Questo protagonismo missionario, a seguito di una costante e progressiva trasformazione dei paradigmi dell’attività di evangelizzazione e l’affermazione di nuovi modelli ecclesiologici, ha anche fatto scaturire la figura del fidei donum laico. Sempre più numerosi sono infatti i laici che hanno scelto, a seguito di un discernimento vocazionale, di vivere un periodo di servizio apostolico in missione per la promozione umana e lo sviluppo, ma anche nella prima evangelizzazione. In sessant’anni di storia, la Chiesa italiana ha offerto un contributo di oltre duemila fidei donum che si vanno ad aggiungere alle migliaia di missionari e di congregazioni religiose o istituti di vita apostolica.
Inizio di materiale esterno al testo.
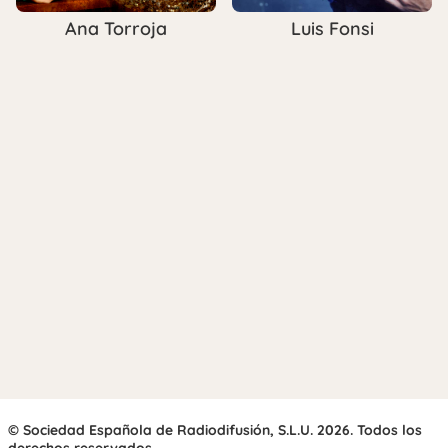
Ana Torroja
Luis Fonsi
© Sociedad Española de Radiodifusión, S.L.U. 2026. Todos los
derechos reservados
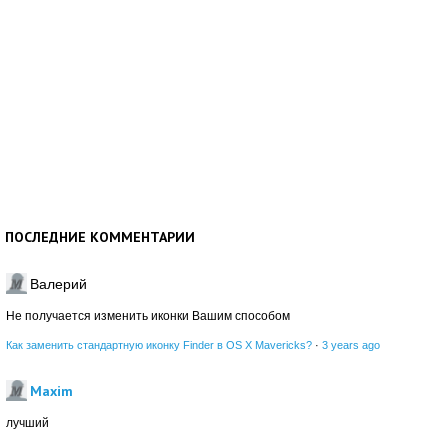
ПОСЛЕДНИЕ КОММЕНТАРИИ
Валерий
Не получается изменить иконки Вашим способом
Как заменить стандартную иконку Finder в OS X Mavericks?
·
3 years ago
Maxim
лучший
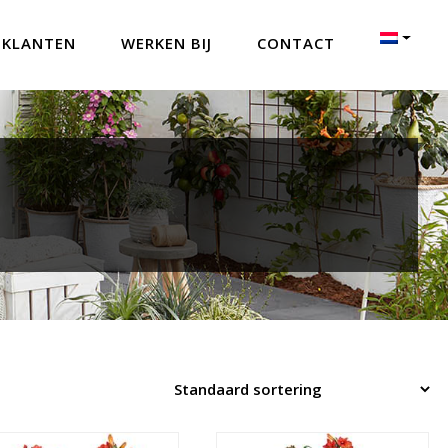
 KLANTEN
WERKEN BIJ
CONTACT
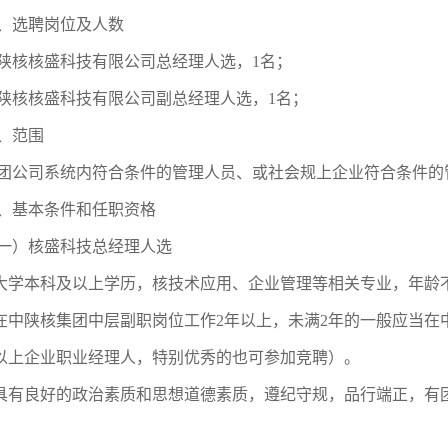
、选聘岗位及人数
陕核核盛科技有限公司总经理人选，1名；
陕核核盛科技有限公司副总经理人选，1名；
、范围
团公司系统内符合条件的管理人员、或社会规上企业符合条件的
、基本条件和任职资格
一）核盛科技总经理人选
.大学本科及以上学历，核技术应用、企业管理等相关专业，年龄不
.在中陕核集团中层副职岗位工作2年以上，未满2年的一般应当
以上企业职业经理人，特别优秀的也可参加竞聘）。
.具有良好的政治素质和思想道德素质，遵纪守规，品行端正，有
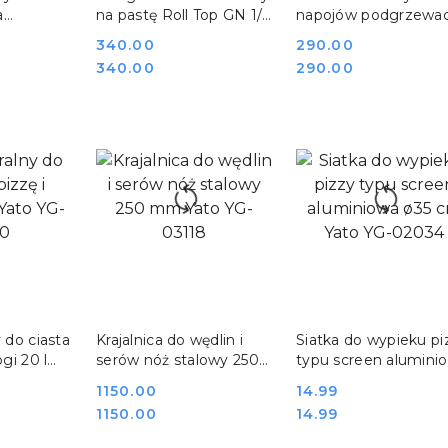
a
na pastę Roll Top GN 1/1
napojów podgrzewa
stalowy Yato YG-04120
bufetowy 20 l 3000
Cena:
340.00
Cena:
290.00
5 l
Yato YG-04324
Cena:
Cena:
340.00
290.00
G-04315
SZYKA
DO KOSZYKA
DO KOSZYKA
y do ciasta
Krajalnica do wędlin i
Siatka do wypieku pi
ogi 20 l
serów nóż stalowy 250
typu screen alumini
0
mm Yato YG-03118
ø35 cm Yato YG-020
Cena:
1150.00
Cena:
14.99
Cena:
Cena:
1150.00
14.99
Ciò nonostante, si registra, numericamente parlando, un calo dei presbiteri rispetto al passato, mentre vi è una crescita del laicato. Mentre nel 2005 i sacerdoti fidei donum erano 550, oggi sono 406. Di converso, i laici fidei donum, che dodici anni fa risultavano essere 240, oggi sono 331, a riprova di una sensibilità in aumento dei Christifideles laici nella cooperazione missionaria. Purtroppo, l’invecchiamento del clero in Italia e la diminuzione delle vocazioni sacerdotali, non ha indotto a comprendere che la partenza di un presbitero diocesano per la missione è in realtà, nella sua chiesa d’origine, fermento di nuove vocazioni e motivo di credibilità per l’azione pastorale diocesana. Inoltre, il rientro dei fidei donum dopo 3, 6 o 9 anni, molte volte è stato percepito problematicamente per le diocesi di provenienza, anziché valorizzarne i saperi e dunque lo scambio esperienziale.
Dimenticando, peraltro, che il loro servizio missionario, prim’ancora che essere una scelta personale, è un’opzione ecclesiale. Emerge comunque, nonostante il calo numerico dei presbiteri inviati, una prospettiva decisamente innovativa che fa ben sperare: il superamento della concezione di una missione assistenziale, per cui Chiese ricche inviano risorse di personale e mezzi a Chiese indigenti. Un cambiamento di mentalità, questo, decisamente più rispettoso nel contesto di una cooperazione all’insegna del dare e del ricevere. Anche perché, guardando al panorama italiano, crescono a dismisura i sacerdoti stranieri in servizio nelle diocesi disseminate sul territorio nazionale. Sono 922 quelli oggi impegnati nella pastorale ordinaria e 661 coloro che, pur svolgendo studi teologici, prestano servizio pastorale nelle parrocchie.
Ne consegue che la nostra Chiesa italiana sta supplendo al calo di vocazioni sacerdotali con l’aiuto di fidei donum che provengono dalle giovani Chiese. Se da una parte la loro presenza rappresenta un innegabile apporto spirituale dalle periferie del mondo, dall’altra è sempre più evidente la necessità di riconfigurare i criteri di distribuzione del clero nel nostro Paese, come anche nelle Chiese europee di antica tradizione. Stando all’Annuario statistico pontificio 2017, in Europa, nonostante la crisi delle vocazioni, vi sono mediamente, 1.595 cattolici per sacerdote, mentre ad esempio in Africa sono 5mila i cattolici per sacerdote. Una sproporzione su cui vale la pena riflettere e che comunque mette in evidenza le necessità di ottimizzare le risorse umane e spirituali per la causa del Regno.